In addition, the nodal accounts of parent company One97 Communications and Paytm Payments Services will need to be terminated by February 29, 2024. Settlement of all pipeline transactions and nodal accounts, in respect of transactions initiated before February 29, 2024, will need to be completed by March 15, 2024 following which no further transactions will be permitted.
What this means?
Payments Bank are only allowed to accept deposits and cannot give loans, unless they partner with another regulated lender. Further, they can issue debit cards but not credit cards unless under a co-branded or co-lending arrangement with a partner bank or NBFC.
While the listed parent company One97 Communications originally held the prepaid payments instruments (PPI) licence, the same was transferred to Paytm Payments Bank once the latter started operations in May 2017. The company is also still awaiting the final approval for the payments aggregator (PA) licence.
The new restrictions then effectively imply shutting down of banking operations, unless the entity transfers or routes its payment services through another bank. Till then, it may be difficult for Paytm to undertake other payment-related transactions, even beyond the payments bank, industry experts said.
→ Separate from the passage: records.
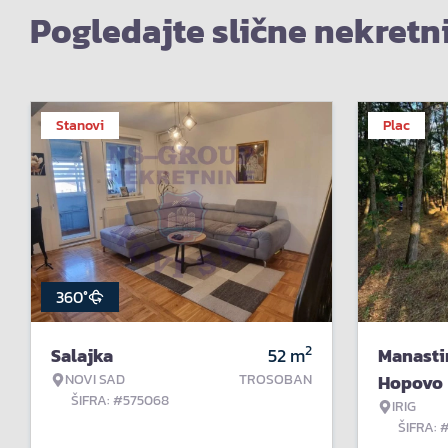
Pogledajte slične nekretn
Stanovi
Plac
360°
2
Salajka
52
m
Manasti
NOVI SAD
TROSOBAN
Hopovo
ŠIFRA: #575068
IRIG
ŠIFRA: 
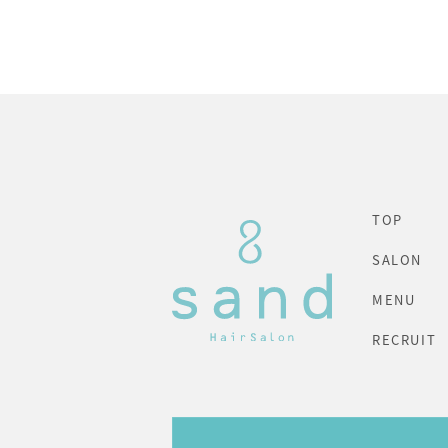
TOP
SALON
MENU
RECRUIT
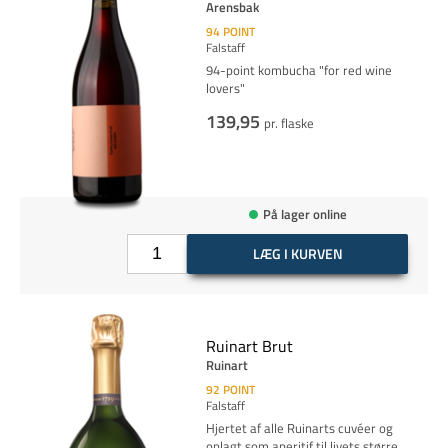
Arensbak
94
POINT
Falstaff
94-point kombucha "for red wine
lovers"
139,95
pr. flaske
På lager online
LÆG I KURVEN
Ruinart Brut
Ruinart
92
POINT
Falstaff
Hjertet af alle Ruinarts cuvéer og
oplagt som aperitif til livets stø
rre
...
“For all practical purposes, the above notifications end the operations of Paytm Payments Bank. This is a definite negative development and adds to the already heavy regulatory overhang on the business,” Bernstein Research said in a note.
While the firm does not see an immediate impact on the UPI payment business, which accounts for 70 per cent of the GMV (gross merchandise value), it expects risks to payments margin given that some of the higher margin products such as wallets and FasTag, are dependent on the payments bank.
Jefferies said this could also impact the lending business, which accounts for 20 per cent of revenue, if lending partners limit business due to operational and governance risks. “Wallet GMV (5 per cent of total) may need to be wound down; merchants using Paytm Bank (6 per cent of devices) may be impacted; and FasTag GMV will be majorly affected. This can be key risks to earnings/valuations,” it said.
Following the RBI sanctions, several customers took to microblogging website X with concerns regarding their wallet balances, fixed and savings deposits and ability to use Paytm for UPI transactions.